• **Exercise objective**
For the word "Email", determine how many lines of the entries below contain it, and give only that number.
==========
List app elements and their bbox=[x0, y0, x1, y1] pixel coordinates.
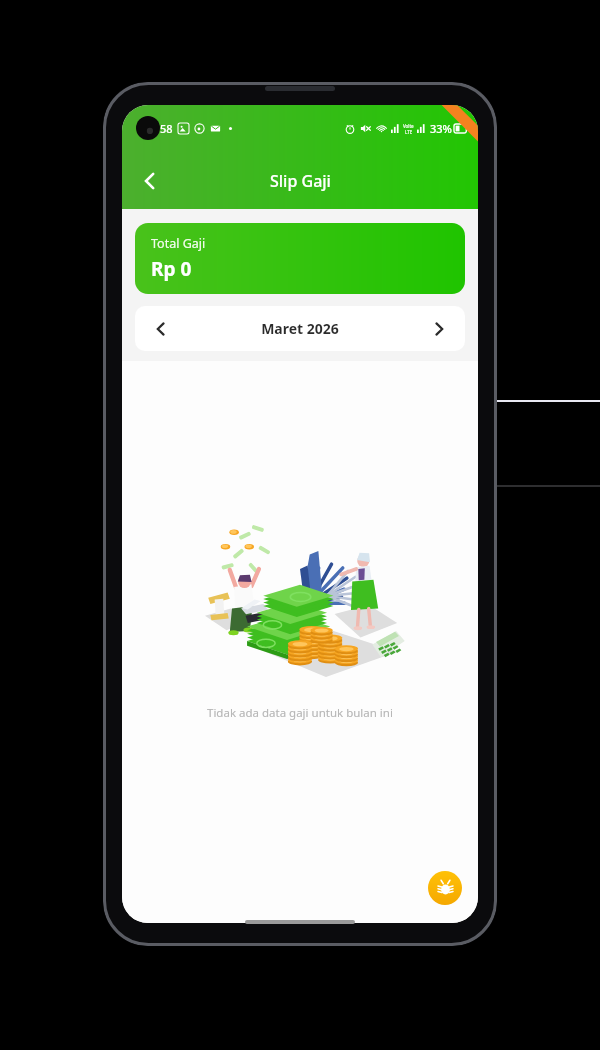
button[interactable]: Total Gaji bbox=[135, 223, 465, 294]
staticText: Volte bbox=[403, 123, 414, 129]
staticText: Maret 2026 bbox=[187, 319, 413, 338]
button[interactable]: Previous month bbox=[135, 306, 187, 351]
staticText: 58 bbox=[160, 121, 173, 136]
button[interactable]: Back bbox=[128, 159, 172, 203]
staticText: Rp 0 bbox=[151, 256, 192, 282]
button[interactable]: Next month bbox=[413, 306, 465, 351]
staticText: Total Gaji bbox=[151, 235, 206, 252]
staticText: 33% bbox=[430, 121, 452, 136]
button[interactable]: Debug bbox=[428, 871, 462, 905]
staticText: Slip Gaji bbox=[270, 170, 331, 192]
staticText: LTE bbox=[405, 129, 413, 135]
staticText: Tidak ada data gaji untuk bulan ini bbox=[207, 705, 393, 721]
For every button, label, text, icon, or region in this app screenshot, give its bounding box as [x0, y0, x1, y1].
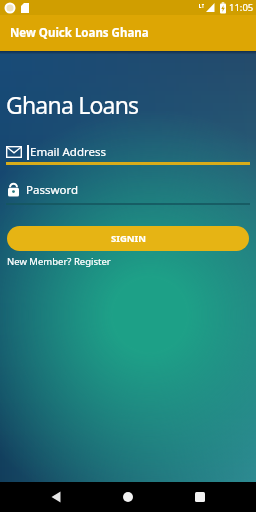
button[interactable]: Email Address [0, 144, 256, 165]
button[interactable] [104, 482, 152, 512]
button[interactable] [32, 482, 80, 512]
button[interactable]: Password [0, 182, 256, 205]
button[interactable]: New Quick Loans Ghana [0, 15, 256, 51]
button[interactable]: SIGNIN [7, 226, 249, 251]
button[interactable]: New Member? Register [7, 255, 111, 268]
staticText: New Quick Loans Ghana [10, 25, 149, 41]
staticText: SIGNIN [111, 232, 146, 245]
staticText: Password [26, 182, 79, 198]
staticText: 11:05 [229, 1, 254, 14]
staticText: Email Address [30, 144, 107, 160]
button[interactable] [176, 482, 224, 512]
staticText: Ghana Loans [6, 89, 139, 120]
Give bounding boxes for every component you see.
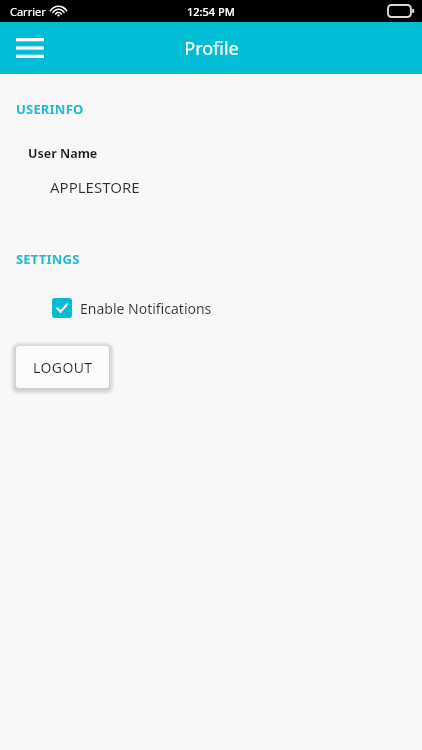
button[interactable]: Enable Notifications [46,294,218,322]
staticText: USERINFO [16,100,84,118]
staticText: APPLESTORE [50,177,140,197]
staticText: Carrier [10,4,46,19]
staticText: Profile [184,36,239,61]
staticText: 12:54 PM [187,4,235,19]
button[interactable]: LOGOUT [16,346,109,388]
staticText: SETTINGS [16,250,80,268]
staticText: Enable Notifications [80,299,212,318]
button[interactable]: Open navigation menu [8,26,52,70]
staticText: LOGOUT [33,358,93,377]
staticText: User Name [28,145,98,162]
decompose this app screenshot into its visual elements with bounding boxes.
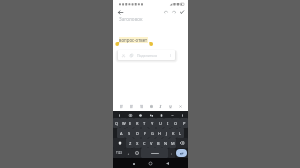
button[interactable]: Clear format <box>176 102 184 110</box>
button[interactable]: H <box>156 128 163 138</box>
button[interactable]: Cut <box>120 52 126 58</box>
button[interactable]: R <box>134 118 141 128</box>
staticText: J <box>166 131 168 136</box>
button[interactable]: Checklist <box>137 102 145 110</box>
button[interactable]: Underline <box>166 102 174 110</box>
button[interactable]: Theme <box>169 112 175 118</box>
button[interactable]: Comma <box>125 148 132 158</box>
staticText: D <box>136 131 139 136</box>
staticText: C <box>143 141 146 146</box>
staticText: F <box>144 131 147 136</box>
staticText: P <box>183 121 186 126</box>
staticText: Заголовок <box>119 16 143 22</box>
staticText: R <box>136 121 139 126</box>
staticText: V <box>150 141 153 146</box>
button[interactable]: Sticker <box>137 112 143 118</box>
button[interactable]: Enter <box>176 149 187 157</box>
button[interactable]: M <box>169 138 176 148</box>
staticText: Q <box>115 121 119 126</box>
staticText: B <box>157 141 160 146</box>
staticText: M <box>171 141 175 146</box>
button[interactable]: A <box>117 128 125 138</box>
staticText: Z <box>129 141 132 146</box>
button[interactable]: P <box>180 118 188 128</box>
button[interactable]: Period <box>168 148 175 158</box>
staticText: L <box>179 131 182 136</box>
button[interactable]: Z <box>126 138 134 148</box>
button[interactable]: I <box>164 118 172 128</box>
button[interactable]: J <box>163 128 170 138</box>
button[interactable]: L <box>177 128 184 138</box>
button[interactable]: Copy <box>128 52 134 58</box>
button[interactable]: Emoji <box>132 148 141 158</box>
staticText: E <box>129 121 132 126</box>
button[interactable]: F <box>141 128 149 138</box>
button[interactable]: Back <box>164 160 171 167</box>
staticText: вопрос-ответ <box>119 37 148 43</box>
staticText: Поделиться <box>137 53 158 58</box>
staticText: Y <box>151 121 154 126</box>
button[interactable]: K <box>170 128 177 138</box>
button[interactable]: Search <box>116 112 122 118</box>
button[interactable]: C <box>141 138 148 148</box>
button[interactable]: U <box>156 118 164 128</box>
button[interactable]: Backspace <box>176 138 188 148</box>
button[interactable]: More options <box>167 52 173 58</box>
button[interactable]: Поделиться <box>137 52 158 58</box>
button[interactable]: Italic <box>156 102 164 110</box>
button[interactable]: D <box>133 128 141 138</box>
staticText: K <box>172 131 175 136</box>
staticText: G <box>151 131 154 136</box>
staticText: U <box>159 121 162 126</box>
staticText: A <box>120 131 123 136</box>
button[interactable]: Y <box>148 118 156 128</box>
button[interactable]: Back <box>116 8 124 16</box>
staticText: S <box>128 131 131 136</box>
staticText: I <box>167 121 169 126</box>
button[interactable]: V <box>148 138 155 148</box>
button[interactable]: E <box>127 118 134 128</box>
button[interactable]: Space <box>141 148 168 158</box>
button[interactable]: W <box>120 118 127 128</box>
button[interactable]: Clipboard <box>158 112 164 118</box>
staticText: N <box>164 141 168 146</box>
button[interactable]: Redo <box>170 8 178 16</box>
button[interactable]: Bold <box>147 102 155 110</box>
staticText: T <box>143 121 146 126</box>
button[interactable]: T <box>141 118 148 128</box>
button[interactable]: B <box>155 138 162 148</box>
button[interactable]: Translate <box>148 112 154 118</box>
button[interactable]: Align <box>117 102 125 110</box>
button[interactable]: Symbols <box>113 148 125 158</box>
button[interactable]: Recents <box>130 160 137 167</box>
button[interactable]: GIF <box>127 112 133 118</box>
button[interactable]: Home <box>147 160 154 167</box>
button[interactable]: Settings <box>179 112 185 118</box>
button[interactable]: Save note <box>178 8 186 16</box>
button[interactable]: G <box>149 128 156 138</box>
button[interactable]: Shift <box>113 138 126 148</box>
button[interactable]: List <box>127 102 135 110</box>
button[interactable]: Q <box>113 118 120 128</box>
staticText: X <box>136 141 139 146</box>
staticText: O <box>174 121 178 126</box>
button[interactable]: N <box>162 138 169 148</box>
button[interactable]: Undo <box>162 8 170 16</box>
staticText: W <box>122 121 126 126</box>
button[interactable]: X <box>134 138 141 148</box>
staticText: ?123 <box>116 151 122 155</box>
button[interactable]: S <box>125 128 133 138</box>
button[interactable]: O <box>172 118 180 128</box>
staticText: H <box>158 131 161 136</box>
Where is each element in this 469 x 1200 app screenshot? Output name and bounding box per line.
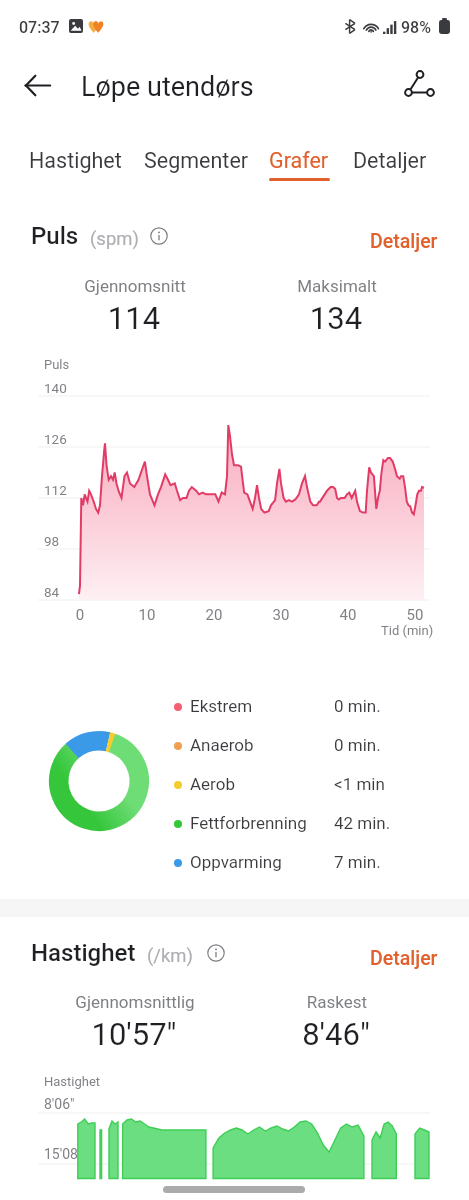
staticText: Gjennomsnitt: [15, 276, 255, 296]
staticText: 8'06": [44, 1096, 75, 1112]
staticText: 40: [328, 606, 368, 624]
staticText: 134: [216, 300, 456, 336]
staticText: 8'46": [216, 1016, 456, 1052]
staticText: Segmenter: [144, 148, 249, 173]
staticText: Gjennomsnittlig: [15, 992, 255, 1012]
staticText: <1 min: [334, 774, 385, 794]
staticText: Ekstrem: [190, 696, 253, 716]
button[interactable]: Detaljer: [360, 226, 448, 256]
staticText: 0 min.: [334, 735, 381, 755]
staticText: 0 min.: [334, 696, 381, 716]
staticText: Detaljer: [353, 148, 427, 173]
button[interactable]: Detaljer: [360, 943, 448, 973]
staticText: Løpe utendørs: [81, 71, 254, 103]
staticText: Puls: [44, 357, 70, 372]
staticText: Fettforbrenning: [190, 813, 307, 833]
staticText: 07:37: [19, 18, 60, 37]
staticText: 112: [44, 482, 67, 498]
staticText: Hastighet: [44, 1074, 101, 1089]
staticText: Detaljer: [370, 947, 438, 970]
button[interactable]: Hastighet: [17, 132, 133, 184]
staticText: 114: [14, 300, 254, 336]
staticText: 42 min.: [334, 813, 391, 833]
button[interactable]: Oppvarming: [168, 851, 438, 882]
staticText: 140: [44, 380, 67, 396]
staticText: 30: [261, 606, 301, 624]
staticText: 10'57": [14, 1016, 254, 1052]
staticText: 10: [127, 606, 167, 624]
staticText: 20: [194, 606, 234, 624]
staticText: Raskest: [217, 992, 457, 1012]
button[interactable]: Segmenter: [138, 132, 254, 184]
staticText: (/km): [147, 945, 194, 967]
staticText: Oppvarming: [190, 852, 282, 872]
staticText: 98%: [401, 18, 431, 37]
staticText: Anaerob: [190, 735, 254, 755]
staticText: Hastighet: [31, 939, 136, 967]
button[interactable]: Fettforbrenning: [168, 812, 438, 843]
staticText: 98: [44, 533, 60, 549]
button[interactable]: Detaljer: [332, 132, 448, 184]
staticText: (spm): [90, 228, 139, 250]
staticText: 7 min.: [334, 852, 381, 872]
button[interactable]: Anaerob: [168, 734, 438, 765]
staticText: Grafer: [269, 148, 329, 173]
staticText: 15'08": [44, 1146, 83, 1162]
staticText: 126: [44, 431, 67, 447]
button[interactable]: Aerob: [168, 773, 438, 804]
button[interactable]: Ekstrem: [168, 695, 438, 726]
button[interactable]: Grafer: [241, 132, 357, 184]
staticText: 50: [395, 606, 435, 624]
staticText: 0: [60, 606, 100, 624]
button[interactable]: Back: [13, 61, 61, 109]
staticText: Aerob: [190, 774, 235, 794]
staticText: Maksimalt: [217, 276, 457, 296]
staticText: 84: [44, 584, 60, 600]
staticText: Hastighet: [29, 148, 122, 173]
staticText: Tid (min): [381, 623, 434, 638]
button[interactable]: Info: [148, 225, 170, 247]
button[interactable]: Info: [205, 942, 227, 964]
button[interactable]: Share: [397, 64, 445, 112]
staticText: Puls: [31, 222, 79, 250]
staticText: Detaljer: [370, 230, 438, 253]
==========
• **Answer section**
2